Ed è questa sollecitazione, dunque non su casi concreti ma in generale, che Davigo (ex esponente di «Magistratura indipendente» dalla quale è uscito per fondare la corrente di «Autonomia e indipendenza») raccoglie: «Le nomine “a pacchetto”, all’unanimità, sono una prassi orribile, perché somigliano non alla convergenza su qualità riconosciute, ma all’accordo su “questo posto a me, quello a te e quell’altro ancora a lui”...
Al Csm fanno quello che vogliono, addirittura a volte nelle valutazioni comparative per uno viene adottato un criterio e poi per un altro lo stesso criterio viene rovesciato.
Io sin dall’inizio sono stato critico verso la nuova circolare sui criteri del Csm per le nomine, non ha affatto ridotto quella discrezionalità che si diceva sarebbe servita a ridurre... Allora io a questo punto dal Csm pretendo però la trasparenza totale: siccome è al buio che avvengono le porcherie e i baratti, si mettano invece sulla rete Intranet il fascicolo personale e tutte le carte che la Commissione incarichi direttivi valuta quando sceglie un magistrato, e non mi si dica che non si può fare per esigenze di privacy delle toghe... Un magistrato che fa domanda per fare il capo di un ufficio fa il piacere di rinunciare alla privacy: così quantomeno si potranno apprezzare le scelte operate dai consiglieri Csm, e la prossima volta — ironizza Davigo — quando uno andrà a votare per il rinnovo del Csm saprà con quale consigliere prendersela...».

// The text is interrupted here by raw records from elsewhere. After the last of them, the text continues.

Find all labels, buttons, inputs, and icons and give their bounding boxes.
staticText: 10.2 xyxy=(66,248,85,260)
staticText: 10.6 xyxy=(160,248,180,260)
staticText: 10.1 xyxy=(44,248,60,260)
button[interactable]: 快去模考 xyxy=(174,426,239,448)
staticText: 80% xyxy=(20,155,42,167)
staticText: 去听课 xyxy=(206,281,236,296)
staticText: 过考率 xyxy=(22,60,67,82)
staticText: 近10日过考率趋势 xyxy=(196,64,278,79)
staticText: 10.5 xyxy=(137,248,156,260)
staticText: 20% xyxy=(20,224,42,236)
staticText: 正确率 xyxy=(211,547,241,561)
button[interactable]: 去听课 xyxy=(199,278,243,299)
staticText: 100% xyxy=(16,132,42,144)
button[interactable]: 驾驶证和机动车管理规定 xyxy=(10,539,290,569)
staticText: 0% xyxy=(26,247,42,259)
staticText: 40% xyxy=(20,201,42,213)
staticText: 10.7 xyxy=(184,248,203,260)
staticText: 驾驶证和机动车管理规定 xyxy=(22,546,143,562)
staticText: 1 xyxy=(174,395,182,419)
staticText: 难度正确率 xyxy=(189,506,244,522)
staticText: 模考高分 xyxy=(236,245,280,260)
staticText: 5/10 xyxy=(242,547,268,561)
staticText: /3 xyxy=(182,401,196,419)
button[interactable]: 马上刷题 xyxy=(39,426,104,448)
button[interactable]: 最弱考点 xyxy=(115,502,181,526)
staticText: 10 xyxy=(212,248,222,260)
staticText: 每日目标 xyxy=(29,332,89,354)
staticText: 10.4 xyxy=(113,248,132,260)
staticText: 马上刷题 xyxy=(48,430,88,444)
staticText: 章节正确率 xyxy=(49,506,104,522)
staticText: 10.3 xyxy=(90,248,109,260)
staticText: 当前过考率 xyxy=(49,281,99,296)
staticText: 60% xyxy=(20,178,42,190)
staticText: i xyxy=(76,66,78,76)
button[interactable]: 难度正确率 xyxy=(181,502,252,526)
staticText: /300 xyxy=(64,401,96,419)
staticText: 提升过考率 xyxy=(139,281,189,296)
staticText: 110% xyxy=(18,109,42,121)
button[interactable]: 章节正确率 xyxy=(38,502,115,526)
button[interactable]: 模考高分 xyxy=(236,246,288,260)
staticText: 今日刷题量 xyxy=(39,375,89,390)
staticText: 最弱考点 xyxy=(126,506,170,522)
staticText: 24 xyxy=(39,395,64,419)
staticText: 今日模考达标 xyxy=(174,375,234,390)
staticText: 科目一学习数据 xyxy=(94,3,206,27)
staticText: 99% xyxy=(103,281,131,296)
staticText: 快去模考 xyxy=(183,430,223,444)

Interviene il vicepresidente di Davigo nell’Anm, Luca Poniz, esponente di Magistratura democratica e pm proprio nella Milano che ha appena visto il Csm nominare il nuovo capo della Procura e designare il nuovo presidente della Corte d’appello. E lo fa non per contraddire la bordata di Davigo, se mai per integrarla, con minore fiducia nel rimedio balsamico della trasparenza online e con una richiesta di autocritica ai colleghi: «Va benissimo mettere tutte le carte in Rete — dice Poniz —, ma non nascondiamoci che non basterebbe a eliminare quelle distorsioni. Perché dobbiamo chiederci con onestà se possiamo dire che il problema sia soltanto dentro il Csm, o se forse sia anche nel corpo della nostra categoria». Aggiunge un altro componente la giunta Anm, Giovanni Tedesco, giudice civile a Nola: «Sugli incarichi direttivi esiste una questione morale in magistratura: se è pieno di consiglieri Csm che ricevono telefonate, è perché è pieno di colleghi che telefonano ai consiglieri del Csm...».

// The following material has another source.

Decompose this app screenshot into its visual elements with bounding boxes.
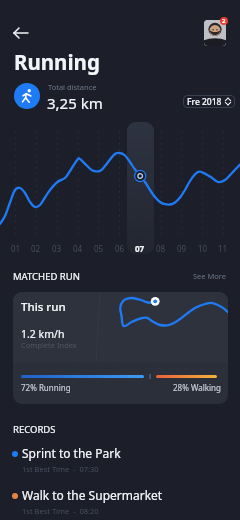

Telefonate di cui la giudice di sorveglianza Mariolina Panasiti prospetta una curiosa attitudine: «Io sono uscita da poco dal Consiglio giudiziario, e posso dirvi che i pareri sulla professionalità dei magistrati sono tutti e sempre bellissimi: se si leggessero solo quelli, non si saprebbe chi scegliere. Così la telefonata e il chiacchiericcio finiscono per essere uno dei criteri valutativi, sul quale può succedere si innesti una perversa deriva».

«Stiamo attenti», esorta i colleghi il giudice civile Federico Rolfi legando questo scorcio di dibattito («l’Anm respinga la logica dei capi giudicati solo sui numeri prodotti») ai temi toccati nelle prime due ore, e cioè le maxi carenze di cancellieri (il 35% a Milano, 1 su 2 a Busto, denuncia il procuratore aggiunto Giuseppe D’Amico), le falle del processo telematico, le maxicompetenze ai giudici di pace ampliate dalla riforma della magistratura onoraria («è come l’Emmenthal, ci stanno svuotando da dentro»), il progetto di assorbire subito la giurisdizione tributaria in quella civile con la sola promessa di un futuribile ingresso di 750 nuovi magistrati: il denominatore comune, avverte Rolfi, è «lo schiacciarci su una visione impiegatizia della magistratura».